How To Keep Spiders Away
Nobody likes spiders in their house. Really, what purpose do they serve other than creeping you out and wasting toilet paper from when you have to squish them? They really have no redeeming qualities, and the fact that they eat other bugs for you just doesn’t cut it. They need to go! So, why are there so many of them in your house? Does it seem to you that they are worse this year than in previous years? Well, there might be something to that.
Most of the spider population dies off in the winter, and for this, we are grateful. We complain about all the rain and cold for most of the year in the Portland area, but at least most of us survive it. Spiders are not so lucky, and neither are many other insects. So what do you think happens when we have a very mild winter? Yep, you guessed it; we have more bugs!
Here is the real bummer, not only do more spiders survive the winter and increase their population, but they have a lot more food since they feed on insects.
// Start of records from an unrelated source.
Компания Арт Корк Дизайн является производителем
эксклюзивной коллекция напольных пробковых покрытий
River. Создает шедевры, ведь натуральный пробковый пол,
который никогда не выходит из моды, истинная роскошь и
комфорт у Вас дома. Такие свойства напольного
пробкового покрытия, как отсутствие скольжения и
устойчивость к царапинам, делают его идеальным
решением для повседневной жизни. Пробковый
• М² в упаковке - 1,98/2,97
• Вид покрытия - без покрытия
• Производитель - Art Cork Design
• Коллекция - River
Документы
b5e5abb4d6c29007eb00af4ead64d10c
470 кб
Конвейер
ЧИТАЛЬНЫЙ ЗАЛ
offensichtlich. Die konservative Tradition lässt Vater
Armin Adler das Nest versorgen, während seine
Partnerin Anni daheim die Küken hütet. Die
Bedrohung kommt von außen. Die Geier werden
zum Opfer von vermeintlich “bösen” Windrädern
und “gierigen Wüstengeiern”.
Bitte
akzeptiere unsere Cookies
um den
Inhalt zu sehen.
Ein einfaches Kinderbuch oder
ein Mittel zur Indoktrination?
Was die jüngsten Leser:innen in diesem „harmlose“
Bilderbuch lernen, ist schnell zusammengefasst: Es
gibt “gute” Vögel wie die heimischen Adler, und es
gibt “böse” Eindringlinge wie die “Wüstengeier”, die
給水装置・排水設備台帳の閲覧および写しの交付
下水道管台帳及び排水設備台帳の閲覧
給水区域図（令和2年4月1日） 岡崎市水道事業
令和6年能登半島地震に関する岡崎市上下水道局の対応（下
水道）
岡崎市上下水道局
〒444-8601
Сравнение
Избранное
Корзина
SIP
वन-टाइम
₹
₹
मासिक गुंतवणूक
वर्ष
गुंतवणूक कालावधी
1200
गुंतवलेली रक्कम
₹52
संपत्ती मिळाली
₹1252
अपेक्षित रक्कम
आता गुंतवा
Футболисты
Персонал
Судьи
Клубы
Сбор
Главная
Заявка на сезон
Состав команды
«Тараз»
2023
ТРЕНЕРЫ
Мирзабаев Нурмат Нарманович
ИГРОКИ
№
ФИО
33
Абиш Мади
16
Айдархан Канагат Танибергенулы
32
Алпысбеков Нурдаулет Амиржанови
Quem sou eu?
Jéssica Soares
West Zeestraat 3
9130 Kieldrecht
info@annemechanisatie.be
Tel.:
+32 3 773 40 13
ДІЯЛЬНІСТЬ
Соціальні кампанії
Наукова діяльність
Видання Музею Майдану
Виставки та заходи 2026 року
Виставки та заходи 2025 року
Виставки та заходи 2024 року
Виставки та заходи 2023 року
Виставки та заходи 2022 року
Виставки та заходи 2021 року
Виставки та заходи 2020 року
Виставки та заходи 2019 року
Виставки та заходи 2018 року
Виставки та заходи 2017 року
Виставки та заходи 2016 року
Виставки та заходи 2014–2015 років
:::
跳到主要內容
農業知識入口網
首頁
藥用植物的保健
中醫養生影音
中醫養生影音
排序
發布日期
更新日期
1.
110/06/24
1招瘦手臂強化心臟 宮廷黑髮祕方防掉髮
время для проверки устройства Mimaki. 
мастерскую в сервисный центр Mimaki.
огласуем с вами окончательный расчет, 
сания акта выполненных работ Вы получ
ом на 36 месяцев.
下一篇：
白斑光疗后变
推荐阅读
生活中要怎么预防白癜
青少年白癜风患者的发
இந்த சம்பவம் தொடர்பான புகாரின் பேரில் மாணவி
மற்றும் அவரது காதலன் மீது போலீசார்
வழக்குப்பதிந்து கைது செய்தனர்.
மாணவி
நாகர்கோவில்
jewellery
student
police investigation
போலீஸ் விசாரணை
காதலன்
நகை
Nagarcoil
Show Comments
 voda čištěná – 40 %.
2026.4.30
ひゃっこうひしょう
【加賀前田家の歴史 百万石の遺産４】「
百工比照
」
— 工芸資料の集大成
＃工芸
With an increased food source and a higher starting population coming into the spring, they had a considerable head start, and we are now feeling the effects of it.
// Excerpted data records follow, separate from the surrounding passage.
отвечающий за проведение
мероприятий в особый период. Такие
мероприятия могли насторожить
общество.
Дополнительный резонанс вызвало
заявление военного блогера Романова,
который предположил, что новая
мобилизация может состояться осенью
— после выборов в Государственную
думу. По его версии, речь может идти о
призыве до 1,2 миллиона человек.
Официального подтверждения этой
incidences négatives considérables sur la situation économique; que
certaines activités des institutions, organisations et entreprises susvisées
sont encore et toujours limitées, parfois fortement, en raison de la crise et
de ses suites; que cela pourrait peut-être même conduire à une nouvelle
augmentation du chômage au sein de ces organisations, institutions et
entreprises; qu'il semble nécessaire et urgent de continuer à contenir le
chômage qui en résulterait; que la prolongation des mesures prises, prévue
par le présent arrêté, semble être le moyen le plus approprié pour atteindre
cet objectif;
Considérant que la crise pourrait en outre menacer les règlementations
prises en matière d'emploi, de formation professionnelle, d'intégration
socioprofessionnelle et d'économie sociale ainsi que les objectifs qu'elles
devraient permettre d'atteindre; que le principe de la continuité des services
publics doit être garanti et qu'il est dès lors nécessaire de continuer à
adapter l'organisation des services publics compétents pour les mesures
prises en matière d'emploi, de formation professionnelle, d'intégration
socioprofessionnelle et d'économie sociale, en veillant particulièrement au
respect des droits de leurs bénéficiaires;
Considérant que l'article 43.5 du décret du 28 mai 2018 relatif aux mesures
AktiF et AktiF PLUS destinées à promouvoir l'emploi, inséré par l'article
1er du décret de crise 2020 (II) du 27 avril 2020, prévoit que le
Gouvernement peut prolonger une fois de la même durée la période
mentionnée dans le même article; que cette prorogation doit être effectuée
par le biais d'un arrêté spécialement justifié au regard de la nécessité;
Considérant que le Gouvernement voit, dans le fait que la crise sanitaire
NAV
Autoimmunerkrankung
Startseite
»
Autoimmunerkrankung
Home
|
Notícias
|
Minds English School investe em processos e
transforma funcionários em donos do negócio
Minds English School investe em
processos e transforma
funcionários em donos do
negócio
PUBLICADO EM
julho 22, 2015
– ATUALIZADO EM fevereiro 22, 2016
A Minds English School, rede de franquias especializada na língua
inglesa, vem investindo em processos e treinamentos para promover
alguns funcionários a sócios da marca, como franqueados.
What Can You Do To Keep Spiders Out Of Your House?
You can never wholly keep spiders out of your home, but you can take some simple prevention steps. Here they are:
1- Reduce their food source: By killing other insects, you can stop spiders from getting out of control. The best way to reduce their food source is going to be by calling us to do a general pest treatment around the outside of your home. Of course, if we were going to do this, we would probably do a full spider treatment for you and be done with it. But, if you don’t have the $88.00 that it costs to treat, you can pick up some Ortho Home Defense for about $15.00, and it will work okay.
2- Trim the shrubs and clear the clutter: Spiders are drawn to places that they can catch their food. Overgrown shrubs next to the house and other clutter are great places for them to do this, and the closer they are to the home, the quicker they are going to move inside once it gets cold.
3- Keep doors and windows shut: They are always looking for a way inside, so don’t make it easy on them. You can also do some extra caulking, install door sweeps, and be on the look for cracks that they might be crawling through to get in.
Unfortunately, these steps work a lot better as prevention than they do once you already have a problem inside, but they will still help. In the meantime, let’s hope that we have a freezing winter this year.